The dark part was true, too. It had been pitch black in here before she turned the lights on.
Her eyes narrowed and shot from the card in my hand to the flashlight in the other.
“Looks like you probably had plenty of light, actually. Considering you have a mag light in your hand.” She moved quickly around the desk and glanced down to where I was still pushing the door closed with my foot. “And you just happened to drop it into the drawer, did you? Or did you open that on accident as well? While you were searching?”
“It was already open,” I lied. “I thought I might have dropped the card in there, so I reached in and was feeling around, and it turned out I was right.”
I held the card out to her again, praying that she was drunk enough to buy the story—or at least enough to give me time to come up with something a bit more concrete.
Honestly, I’d hoped she’d be asleep when all of this went down.

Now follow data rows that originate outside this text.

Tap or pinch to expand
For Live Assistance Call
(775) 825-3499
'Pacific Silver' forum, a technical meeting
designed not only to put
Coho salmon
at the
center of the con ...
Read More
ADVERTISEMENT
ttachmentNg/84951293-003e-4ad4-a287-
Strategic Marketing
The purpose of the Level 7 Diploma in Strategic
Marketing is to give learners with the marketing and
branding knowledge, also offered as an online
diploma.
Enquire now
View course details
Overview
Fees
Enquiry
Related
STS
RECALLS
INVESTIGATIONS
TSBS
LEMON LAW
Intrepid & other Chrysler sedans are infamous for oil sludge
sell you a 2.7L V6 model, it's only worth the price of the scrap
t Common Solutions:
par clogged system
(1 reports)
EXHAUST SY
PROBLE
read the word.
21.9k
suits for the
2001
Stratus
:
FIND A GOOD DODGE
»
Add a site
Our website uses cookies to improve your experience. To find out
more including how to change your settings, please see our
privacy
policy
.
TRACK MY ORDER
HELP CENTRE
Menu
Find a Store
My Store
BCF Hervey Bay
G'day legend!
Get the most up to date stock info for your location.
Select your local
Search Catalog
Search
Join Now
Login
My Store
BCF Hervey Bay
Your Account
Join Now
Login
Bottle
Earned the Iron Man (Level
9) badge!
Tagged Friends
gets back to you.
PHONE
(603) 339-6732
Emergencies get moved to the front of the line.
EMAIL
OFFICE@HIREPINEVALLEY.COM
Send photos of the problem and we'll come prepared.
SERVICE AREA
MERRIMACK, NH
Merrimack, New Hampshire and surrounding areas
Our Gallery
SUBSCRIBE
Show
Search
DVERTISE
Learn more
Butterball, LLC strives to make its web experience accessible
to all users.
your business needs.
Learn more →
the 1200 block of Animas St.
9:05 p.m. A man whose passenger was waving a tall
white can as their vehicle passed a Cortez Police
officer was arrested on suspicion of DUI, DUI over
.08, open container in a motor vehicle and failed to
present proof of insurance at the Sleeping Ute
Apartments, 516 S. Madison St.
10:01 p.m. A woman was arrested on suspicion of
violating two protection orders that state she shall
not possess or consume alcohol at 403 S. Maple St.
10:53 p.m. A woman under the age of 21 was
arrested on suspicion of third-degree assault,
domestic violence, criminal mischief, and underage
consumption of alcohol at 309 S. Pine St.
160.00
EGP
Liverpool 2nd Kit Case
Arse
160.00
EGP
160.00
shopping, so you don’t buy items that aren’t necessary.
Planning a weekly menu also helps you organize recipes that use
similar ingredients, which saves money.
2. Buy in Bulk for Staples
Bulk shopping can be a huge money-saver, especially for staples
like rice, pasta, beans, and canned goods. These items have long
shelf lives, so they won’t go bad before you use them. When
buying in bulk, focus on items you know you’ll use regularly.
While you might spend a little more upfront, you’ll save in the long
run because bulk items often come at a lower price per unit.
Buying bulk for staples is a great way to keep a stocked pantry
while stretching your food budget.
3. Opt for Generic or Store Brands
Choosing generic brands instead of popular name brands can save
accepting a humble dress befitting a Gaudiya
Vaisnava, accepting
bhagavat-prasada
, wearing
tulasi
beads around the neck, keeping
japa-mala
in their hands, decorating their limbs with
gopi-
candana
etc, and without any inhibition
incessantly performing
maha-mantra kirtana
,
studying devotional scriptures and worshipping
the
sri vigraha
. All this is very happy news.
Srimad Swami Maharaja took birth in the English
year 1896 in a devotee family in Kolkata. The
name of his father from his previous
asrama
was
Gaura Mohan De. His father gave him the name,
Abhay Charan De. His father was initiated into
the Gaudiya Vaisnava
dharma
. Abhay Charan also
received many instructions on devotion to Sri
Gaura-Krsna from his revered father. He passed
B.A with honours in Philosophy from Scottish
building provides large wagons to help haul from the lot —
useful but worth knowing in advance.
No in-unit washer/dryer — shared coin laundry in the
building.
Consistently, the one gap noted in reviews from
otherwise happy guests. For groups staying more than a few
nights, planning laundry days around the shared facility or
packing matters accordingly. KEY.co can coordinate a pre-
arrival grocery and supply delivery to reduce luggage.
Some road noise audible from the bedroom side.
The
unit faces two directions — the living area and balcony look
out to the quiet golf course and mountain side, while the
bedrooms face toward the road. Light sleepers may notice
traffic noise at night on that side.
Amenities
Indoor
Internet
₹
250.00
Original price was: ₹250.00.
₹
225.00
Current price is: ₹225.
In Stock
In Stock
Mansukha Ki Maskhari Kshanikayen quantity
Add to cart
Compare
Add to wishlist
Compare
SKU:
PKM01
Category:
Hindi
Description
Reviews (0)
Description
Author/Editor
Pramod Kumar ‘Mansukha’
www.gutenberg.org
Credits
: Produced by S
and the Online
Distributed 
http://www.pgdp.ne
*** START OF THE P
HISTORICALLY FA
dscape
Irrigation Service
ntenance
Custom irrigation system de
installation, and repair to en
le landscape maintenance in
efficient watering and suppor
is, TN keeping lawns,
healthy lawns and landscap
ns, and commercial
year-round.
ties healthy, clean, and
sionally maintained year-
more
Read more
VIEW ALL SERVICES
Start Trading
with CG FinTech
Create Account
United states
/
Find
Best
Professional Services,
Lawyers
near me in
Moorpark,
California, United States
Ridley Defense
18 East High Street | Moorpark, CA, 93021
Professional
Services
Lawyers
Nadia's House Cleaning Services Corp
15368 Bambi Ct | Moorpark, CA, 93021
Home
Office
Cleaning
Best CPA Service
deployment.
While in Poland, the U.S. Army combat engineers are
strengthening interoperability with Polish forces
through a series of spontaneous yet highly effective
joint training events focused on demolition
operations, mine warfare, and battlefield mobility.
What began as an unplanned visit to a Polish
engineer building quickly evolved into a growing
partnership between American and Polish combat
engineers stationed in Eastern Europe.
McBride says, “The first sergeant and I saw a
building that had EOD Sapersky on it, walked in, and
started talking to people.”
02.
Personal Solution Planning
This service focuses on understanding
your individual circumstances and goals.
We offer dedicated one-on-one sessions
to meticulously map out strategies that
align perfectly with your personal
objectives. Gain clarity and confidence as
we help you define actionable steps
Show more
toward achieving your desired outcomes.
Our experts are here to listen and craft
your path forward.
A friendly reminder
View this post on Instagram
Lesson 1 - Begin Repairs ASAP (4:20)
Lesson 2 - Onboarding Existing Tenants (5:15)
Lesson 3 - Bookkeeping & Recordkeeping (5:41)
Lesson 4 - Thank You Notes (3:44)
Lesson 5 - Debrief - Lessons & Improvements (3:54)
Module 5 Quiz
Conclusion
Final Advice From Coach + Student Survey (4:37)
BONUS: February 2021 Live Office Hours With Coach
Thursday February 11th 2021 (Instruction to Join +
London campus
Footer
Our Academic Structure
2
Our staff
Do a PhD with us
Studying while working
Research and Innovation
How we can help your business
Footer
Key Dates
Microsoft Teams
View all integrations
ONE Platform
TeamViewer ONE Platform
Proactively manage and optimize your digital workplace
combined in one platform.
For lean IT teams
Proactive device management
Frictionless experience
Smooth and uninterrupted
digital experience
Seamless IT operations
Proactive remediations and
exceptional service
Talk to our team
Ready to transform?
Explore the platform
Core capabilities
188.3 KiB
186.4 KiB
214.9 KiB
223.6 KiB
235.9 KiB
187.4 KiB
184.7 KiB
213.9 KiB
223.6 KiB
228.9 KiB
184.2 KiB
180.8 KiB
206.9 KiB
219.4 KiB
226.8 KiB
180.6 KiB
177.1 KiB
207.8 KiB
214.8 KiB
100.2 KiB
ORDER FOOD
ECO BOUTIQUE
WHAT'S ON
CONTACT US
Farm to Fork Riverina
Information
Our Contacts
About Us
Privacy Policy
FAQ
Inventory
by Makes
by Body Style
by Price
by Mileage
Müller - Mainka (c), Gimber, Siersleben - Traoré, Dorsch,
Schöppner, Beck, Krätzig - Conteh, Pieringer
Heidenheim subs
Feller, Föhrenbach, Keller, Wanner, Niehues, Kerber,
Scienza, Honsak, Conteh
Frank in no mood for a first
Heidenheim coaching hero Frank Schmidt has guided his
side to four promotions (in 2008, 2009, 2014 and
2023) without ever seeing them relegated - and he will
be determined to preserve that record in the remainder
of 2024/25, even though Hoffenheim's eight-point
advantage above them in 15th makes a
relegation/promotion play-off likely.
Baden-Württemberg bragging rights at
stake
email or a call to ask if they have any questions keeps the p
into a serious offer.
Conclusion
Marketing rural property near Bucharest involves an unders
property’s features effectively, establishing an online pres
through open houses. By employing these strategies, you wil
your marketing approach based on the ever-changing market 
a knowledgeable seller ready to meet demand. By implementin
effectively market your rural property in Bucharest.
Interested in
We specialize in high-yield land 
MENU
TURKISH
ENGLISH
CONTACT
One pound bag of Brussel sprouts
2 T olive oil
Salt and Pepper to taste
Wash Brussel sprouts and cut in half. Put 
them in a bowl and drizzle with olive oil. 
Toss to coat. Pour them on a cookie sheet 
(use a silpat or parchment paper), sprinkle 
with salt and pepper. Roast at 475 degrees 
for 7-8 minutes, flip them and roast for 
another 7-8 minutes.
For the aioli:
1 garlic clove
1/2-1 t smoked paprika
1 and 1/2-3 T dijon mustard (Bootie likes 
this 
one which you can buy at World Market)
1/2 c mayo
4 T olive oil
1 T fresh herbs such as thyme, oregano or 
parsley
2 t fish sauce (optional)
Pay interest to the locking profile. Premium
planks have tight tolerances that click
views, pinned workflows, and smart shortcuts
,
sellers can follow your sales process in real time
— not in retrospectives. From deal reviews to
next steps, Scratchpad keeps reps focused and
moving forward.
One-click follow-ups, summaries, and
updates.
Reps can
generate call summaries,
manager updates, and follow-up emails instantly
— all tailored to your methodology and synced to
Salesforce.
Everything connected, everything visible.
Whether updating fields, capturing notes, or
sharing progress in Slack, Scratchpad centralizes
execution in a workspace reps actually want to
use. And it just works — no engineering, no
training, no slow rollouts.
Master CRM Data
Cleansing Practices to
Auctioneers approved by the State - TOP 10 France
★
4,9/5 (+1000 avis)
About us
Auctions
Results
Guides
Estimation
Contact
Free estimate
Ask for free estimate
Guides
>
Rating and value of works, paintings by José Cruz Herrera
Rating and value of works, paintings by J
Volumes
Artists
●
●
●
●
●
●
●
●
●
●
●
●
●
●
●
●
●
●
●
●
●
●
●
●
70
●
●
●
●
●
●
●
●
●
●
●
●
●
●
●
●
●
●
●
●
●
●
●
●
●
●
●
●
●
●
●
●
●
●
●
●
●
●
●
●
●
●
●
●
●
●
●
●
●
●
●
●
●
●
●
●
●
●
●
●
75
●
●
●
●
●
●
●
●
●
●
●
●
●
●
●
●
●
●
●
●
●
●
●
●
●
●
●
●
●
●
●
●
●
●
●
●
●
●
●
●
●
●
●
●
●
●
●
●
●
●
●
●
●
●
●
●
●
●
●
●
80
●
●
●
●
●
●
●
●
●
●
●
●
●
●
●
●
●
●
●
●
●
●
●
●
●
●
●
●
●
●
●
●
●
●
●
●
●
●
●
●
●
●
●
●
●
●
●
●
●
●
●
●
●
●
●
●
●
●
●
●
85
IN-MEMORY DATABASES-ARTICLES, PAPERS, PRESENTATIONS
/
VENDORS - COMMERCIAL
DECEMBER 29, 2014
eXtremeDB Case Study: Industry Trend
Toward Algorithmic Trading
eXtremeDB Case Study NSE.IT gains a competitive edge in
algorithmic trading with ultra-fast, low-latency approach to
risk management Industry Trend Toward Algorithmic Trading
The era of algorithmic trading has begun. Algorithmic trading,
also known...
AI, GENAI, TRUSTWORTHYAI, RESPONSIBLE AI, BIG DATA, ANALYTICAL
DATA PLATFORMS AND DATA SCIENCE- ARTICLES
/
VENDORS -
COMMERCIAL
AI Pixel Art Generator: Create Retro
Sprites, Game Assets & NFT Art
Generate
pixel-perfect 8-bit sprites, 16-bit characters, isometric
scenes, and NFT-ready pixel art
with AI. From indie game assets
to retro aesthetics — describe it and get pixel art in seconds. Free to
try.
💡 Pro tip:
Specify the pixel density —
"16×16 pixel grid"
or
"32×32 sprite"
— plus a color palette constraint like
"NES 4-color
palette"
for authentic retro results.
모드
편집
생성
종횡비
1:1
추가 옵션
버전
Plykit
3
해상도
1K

I still hoped she’d fall asleep and forget about the whole thing. But judging from the look on her face right now, her buzz had completely disappeared on her.
She looked furious.
Way too furious to be completely innocent, in fact. She looked...
She looked like the kind of person who was definitely hiding something in here and was afraid that I’d found it—and was even more worried about the fact that I’d been in here searching in the first place.
Dammit. I hated when people looked guilty. It almost always meant that they were.
“Get out,” she said coldly. “I don’t know what you’re doing in here or why, but I want you out of my house. Right now.”
I left without trying to give her another excuse. There was no point, not when she had her defenses up like that and was already trying to figure out exactly what I’d been doing—and why.
I could see her already coming up with a hundred different stories for who I was and what I might actually be doing. And I knew enough to know that no matter what I said, she was going to choose to believe whatever she wanted.
I could only hope that she went to sleep soon, and actually had consumed enough wine that she didn’t remember any of this. Otherwise, our friendship was probably finished—and along with it, my opportunities for figuring out what she was hiding, and how bad it actually was.